Groceries went flying. That little dog hit the end of the leash like he was being chased by a mountain lion!


----------



## Chicken lights (May 23, 2020)

@CalgaryPT 

You said you like old machines?? Check that out!! They reassembled this steam-driven pump then built a building around it. 

An 8 YARD bucket!


----------



## CalgaryPT (May 23, 2020)

francist said:


> I mean, I live in the city with neighbours, not like you want to be blasting an air whistle all the time. But when we started doing the seven o’clock salute to the health care workers I thought okay, I’ve got a salute making thing or two! So I fire one of them off almost every evening now, and depending on which one I use the neighbours say I it sounds like VIA Rail is coming right up our street.
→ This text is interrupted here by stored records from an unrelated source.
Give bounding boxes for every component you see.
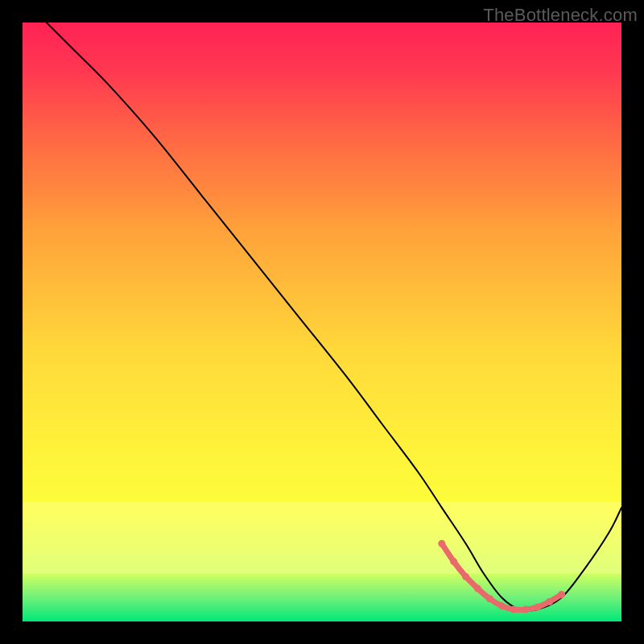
plot-area — [23, 23, 621, 621]
optimal-zone-marker — [474, 585, 481, 592]
optimal-zone-marker — [438, 540, 445, 547]
optimal-zone-marker — [546, 598, 553, 605]
optimal-zone-marker — [510, 606, 518, 613]
chart-container: TheBottleneck.com — [0, 0, 644, 644]
optimal-zone-marker — [534, 604, 541, 611]
optimal-zone-marker — [522, 606, 529, 613]
optimal-zone-marker — [486, 595, 493, 602]
svg-rect-1 — [23, 502, 621, 573]
optimal-zone-marker — [558, 591, 565, 598]
optimal-zone-marker — [450, 558, 457, 565]
optimal-zone-marker — [498, 602, 506, 609]
chart-svg — [23, 23, 621, 621]
optimal-zone-marker — [462, 573, 469, 580]
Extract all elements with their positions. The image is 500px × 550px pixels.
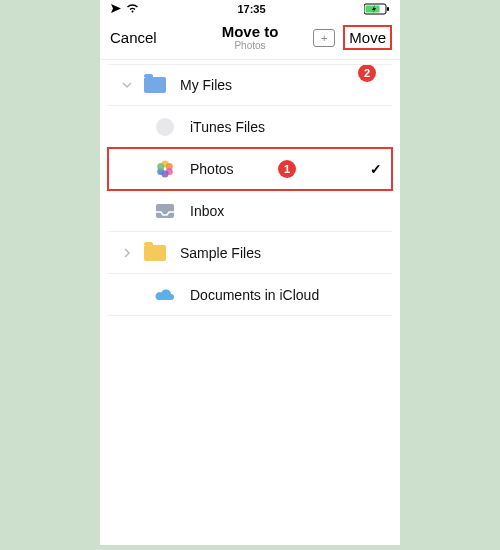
cancel-button[interactable]: Cancel xyxy=(110,29,157,46)
list-item-itunes[interactable]: iTunes Files xyxy=(108,106,392,148)
status-bar: 17:35 xyxy=(100,0,400,18)
svg-rect-1 xyxy=(365,6,379,13)
svg-point-8 xyxy=(157,163,164,170)
nav-subtitle: Photos xyxy=(222,40,279,51)
photos-icon xyxy=(154,158,176,180)
inbox-icon xyxy=(154,200,176,222)
list-item-label: Photos xyxy=(190,161,234,177)
wifi-icon xyxy=(126,3,139,15)
list-item-label: My Files xyxy=(180,77,232,93)
list-item-photos[interactable]: Photos 1 ✓ xyxy=(108,148,392,190)
list-item-label: iTunes Files xyxy=(190,119,265,135)
svg-rect-2 xyxy=(387,7,389,11)
list-item-my-files[interactable]: My Files xyxy=(108,64,392,106)
itunes-icon xyxy=(154,116,176,138)
move-button[interactable]: Move xyxy=(345,27,390,48)
list-item-label: Sample Files xyxy=(180,245,261,261)
list-item-inbox[interactable]: Inbox xyxy=(108,190,392,232)
chevron-right-icon[interactable] xyxy=(120,248,134,258)
nav-bar: Cancel Move to Photos + Move xyxy=(100,18,400,60)
cloud-icon xyxy=(154,284,176,306)
svg-rect-9 xyxy=(156,204,174,218)
new-folder-icon[interactable]: + xyxy=(313,29,335,47)
list-item-sample-files[interactable]: Sample Files xyxy=(108,232,392,274)
chevron-down-icon[interactable] xyxy=(120,80,134,90)
checkmark-icon: ✓ xyxy=(370,161,386,177)
list-item-label: Inbox xyxy=(190,203,224,219)
folder-icon xyxy=(144,242,166,264)
list-item-icloud[interactable]: Documents in iCloud xyxy=(108,274,392,316)
battery-icon xyxy=(364,3,390,15)
folder-icon xyxy=(144,74,166,96)
nav-title: Move to xyxy=(222,24,279,41)
folder-list: My Files iTunes Files Photos 1 ✓ xyxy=(100,64,400,316)
list-item-label: Documents in iCloud xyxy=(190,287,319,303)
airplane-icon xyxy=(110,3,122,16)
status-time: 17:35 xyxy=(237,3,265,15)
annotation-marker-1: 1 xyxy=(278,160,296,178)
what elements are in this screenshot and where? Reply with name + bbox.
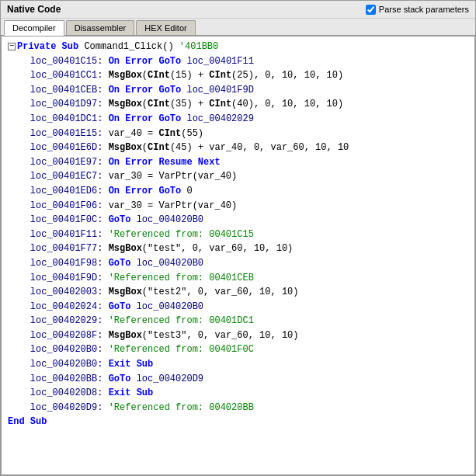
code-line: loc_00401ED6: On Error GoTo 0 [2,184,474,199]
title-bar: Native Code Parse stack parameters [1,1,475,19]
code-line: loc_00401E6D: MsgBox(CInt(45) + var_40, … [2,141,474,155]
code-line: loc_00401F9D: 'Referenced from: 00401CEB [2,271,474,286]
code-line: loc_00401F11: 'Referenced from: 00401C15 [2,228,474,242]
code-line: loc_004020D8: Exit Sub [2,386,474,401]
tab-disassembler[interactable]: Disassembler [66,20,135,35]
code-line: loc_00401DC1: On Error GoTo loc_00402029 [2,112,474,127]
code-line: loc_004020BB: GoTo loc_004020D9 [2,372,474,387]
code-line: loc_00401CEB: On Error GoTo loc_00401F9D [2,83,474,98]
parse-stack-label: Parse stack parameters [379,5,469,14]
code-line: loc_00401EC7: var_30 = VarPtr(var_40) [2,169,474,184]
tab-bar: Decompiler Disassembler HEX Editor [1,19,475,36]
code-line: loc_00401F77: MsgBox("test", 0, var_60, … [2,241,474,256]
code-line: loc_00401E15: var_40 = CInt(55) [2,127,474,141]
code-line: loc_00401F06: var_30 = VarPtr(var_40) [2,199,474,214]
code-line: loc_00401C15: On Error GoTo loc_00401F11 [2,54,474,69]
code-line: loc_00401F0C: GoTo loc_004020B0 [2,213,474,228]
code-line: End Sub [2,415,474,429]
code-line: loc_00401CC1: MsgBox(CInt(15) + CInt(25)… [2,68,474,83]
code-line: loc_004020D9: 'Referenced from: 004020BB [2,401,474,415]
code-line: loc_00402003: MsgBox("test2", 0, var_60,… [2,285,474,300]
code-line: loc_0040208F: MsgBox("test3", 0, var_60,… [2,328,474,343]
code-line: loc_004020B0: 'Referenced from: 00401F0C [2,342,474,357]
collapse-icon[interactable]: − [8,43,16,50]
code-line: loc_004020B0: Exit Sub [2,357,474,372]
main-window: Native Code Parse stack parameters Decom… [0,0,476,476]
parse-stack-container: Parse stack parameters [366,5,469,15]
code-line: loc_00402024: GoTo loc_004020B0 [2,300,474,314]
code-line: −Private Sub Command1_Click() '401BB0 [2,40,474,54]
tab-decompiler[interactable]: Decompiler [4,20,64,36]
parse-stack-checkbox[interactable] [366,5,376,15]
window-title: Native Code [7,4,61,15]
code-line: loc_00402029: 'Referenced from: 00401DC1 [2,314,474,328]
tab-hex-editor[interactable]: HEX Editor [136,20,195,35]
code-line: loc_00401E97: On Error Resume Next [2,155,474,170]
code-area[interactable]: −Private Sub Command1_Click() '401BB0 lo… [1,36,475,475]
code-line: loc_00401F98: GoTo loc_004020B0 [2,256,474,271]
code-line: loc_00401D97: MsgBox(CInt(35) + CInt(40)… [2,97,474,112]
And at 120 psi yup, the sound carries!
> 
> Thanks for the interest, kind of a weird hobby.
> 
> -frank



Not a weird hobby at all. Anything that ties us to the past is worthy of a hobby I think. Very interesting to me at least. Thanks for the pics ...you got my attention, that's for sure.

And for the record, I'm more interested in making stuff than using it. In fact, after I try it once I often lose interest. So a loud blast from my garage probably isn't in the cards. But I fell in love with the horn on Shetland. Maybe I'll settle for a ringtone like that instead.

Thanks for sharing Frank.


----------